Il m’a déjà demandé la même chose quatre fois.
- Mais, oui ! je vous l’ai dit tout à l’heure !
- Oui, bon, dis tout de suite que je perds la boule. Tu verras quand tu auras mon âge !
- Sinon, j’ai aussi reçu un courriel de Saint Nicolas. Il a été débordé le jour de sa fête, et il n’a pas pu faire sa distribution en Alsace. Il demande si vous pouvez, cette année, vous en occuper.
- Ah, non ! C’est pas possible ! Chaque année, c’est la même chose. Il faut sans arrêt venir à son secours. Et puis, il a conscience que les petits Alsaciens sont encore en train d’attendre ? Il a de la chance que je sois gentil et que je sois trop occupé pour l’appeler. Je lui aurais passé un sacré savon au Nicolas, saint ou pas.
- C’est juste pour cette année, qu’il a dit !
- Oui, c’est ça ! Il dit la même chose tous les ans. Cette fois, c’est l’Alsace, l’année dernière, c’était la Saxe. Et l’année prochaine ? La Suède ?
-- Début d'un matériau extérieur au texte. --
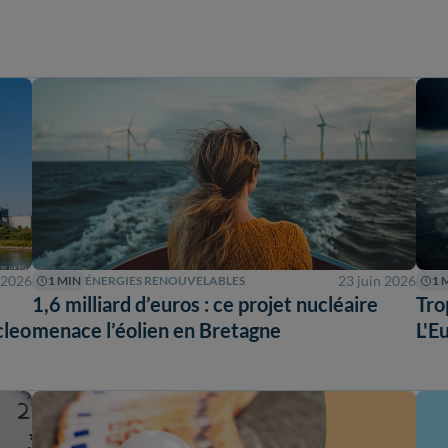
t 2026
23 juin 2026
1 MIN
ÉNERGIES RENOUVELABLES
1 
1,6 milliard d’euros : ce projet nucléaire
Tro
cleo
menace l’éolien en Bretagne
L'E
- Oui, mais il n’est pas comme vous avec une équipe pour l’épauler. Il est presque seul pour tout faire.
- Oui, peut-être, mais il a moins de pays à sa charge. Maintenant, j'ai la Chine qui s'y met aussi. Tu te rends compte qu'ils sont plus d'un milliard. Il s'arrête un instant pour réfléchir puis ajoute : - Tu sais, je pense qu’il va falloir faire une réunion avec les autres : Saint Nicolas, la Petite Souris, les Cloches de Pâques, Baba Yaga, Croquemitaine. Enfin, bref ! Tous les mythes enfantins pour redéfinir nos domaines de compétence.
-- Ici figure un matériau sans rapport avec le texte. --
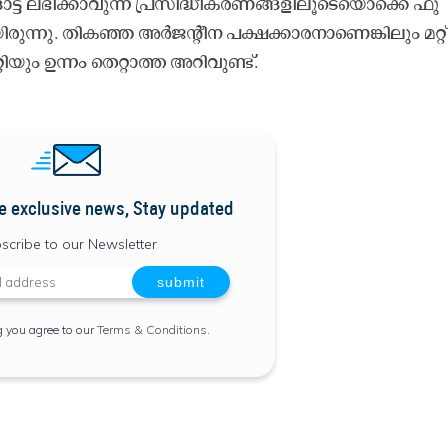
​ട്ട് ല​ഭി​ക്കാ​വു​ന്ന പ്ര​സി​ദ്ധീ​ക​ര​ണ​ങ്ങ​ളി​ലൂ​ടെ​യൊ​ക്കെ ഫു​
​രു​ന്നു. തി​ക​ഞ്ഞ അ​ർ​ജ​ന്റീ​ന പ​ക്ഷ​ക്കാ​ര​നാ​ണെ​ങ്കി​ലും മ​റ്റ് 
റ്റി​യും ഉ​ന്നം തെ​റ്റാ​ത്ത അ​റി​വു​ണ്ട്.
e exclusive news, Stay updated
scribe to our Newsletter
g you agree to our
Terms & Conditions
.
- D’accord, Monsieur, je vais noter de vous en reparler quand on sera plus au calme.
- A part ça, les rennes, comment vont-ils ? Ils ont eu assez de lichen ?
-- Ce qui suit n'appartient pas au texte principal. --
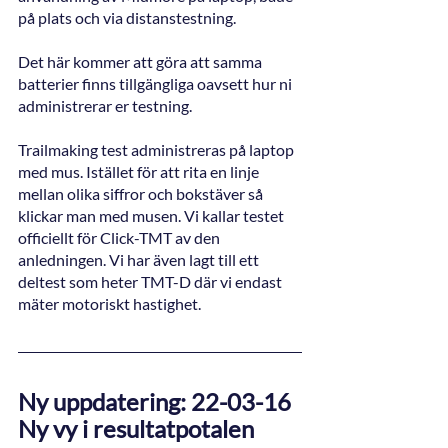
på plats och via distanstestning. 
Det här kommer att göra att samma 
batterier finns tillgängliga oavsett hur ni 
administrerar er testning. 
Trailmaking test administreras på laptop 
med mus. Istället för att rita en linje 
mellan olika siffror och bokstäver så 
klickar man med musen. Vi kallar testet 
officiellt för Click-TMT av den 
anledningen. Vi har även lagt till ett 
deltest som heter TMT-D där vi endast 
mäter motoriskt hastighet. 
Ny uppdatering: 22-03-16
Ny vy i resultatpotalen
- Oui, il y a eu juste un problème avec Danseuse qui avait un caillou entre ses deux sabots à la patte arrière droite. On l’a soignée et elle va bien.
- Ah, ma Danseuse ! Toujours un peu fragile. Et très douillette, c’est vrai. De toute façon, ils n’ont pas à poser le pied par terre.
Il finit par s’assoir et se pencher sur les cartes routières pour faire son itinéraire. Les routes, il s’en moque, mais il ne peut pas s’empêcher de préparer son itinéraire avec minutie.
Son principal problème, c’est le chargement. Au début, tous ces jouets entassés dans le traineau représentent un poids colossal. Les rennes peinent à chaque démarrage. Cette année, il a décidé de commencer par la Normandie, ce n’est pas le plus pratique, mais le Vieux a de la ressource et de l’expérience.
Soudain, il se redresse.
- Dis donc, tu as répondu à BFMTV ?
- Oui, je leur ai dit que vous n’accordiez aucune interview pour qui que ce soit.
- Ils devraient le savoir depuis le temps que je leur dis. Chaque année, c’est pareil. Quand on approche de la date, ils me relancent.
- Ben, oui, pour eux ce serait le scoop du siècle.
- Tu parles d’un scoop. Ils n’ont pas compris que ce qui compte, c’est ce que pensent les enfants qui croient en moi. Les laisser imaginer, c’est ça qui est important.
Les heures passent à toute vitesse, le ciel s’assombrit.
La nuit tombe.
Il est l’heure de partir. Le traineau est surchargé, les rennes attelés pleins d’énergie piaffent d’impatience. Ils savent bien que c’est leur nuit. Celle qui une fois par an fait qu’on les admire, qu’on les aime plus qu’à n’importe quel moment de l’année.
- Bon allez ! mon gars, on y va !
- Bon voyage, Monsieur !
- Arrête de m’appeler « Monsieur ». Comment je m’appelle ?
- Euh ! Ben… Nestor.
- Eh, bien, tu vois quand tu veux ! Allez salut, à demain !
- Bonne route, Nestor ! Je n'ai jamais compris pourquoi le Père Noël veut qu'on l'appelle Nestor.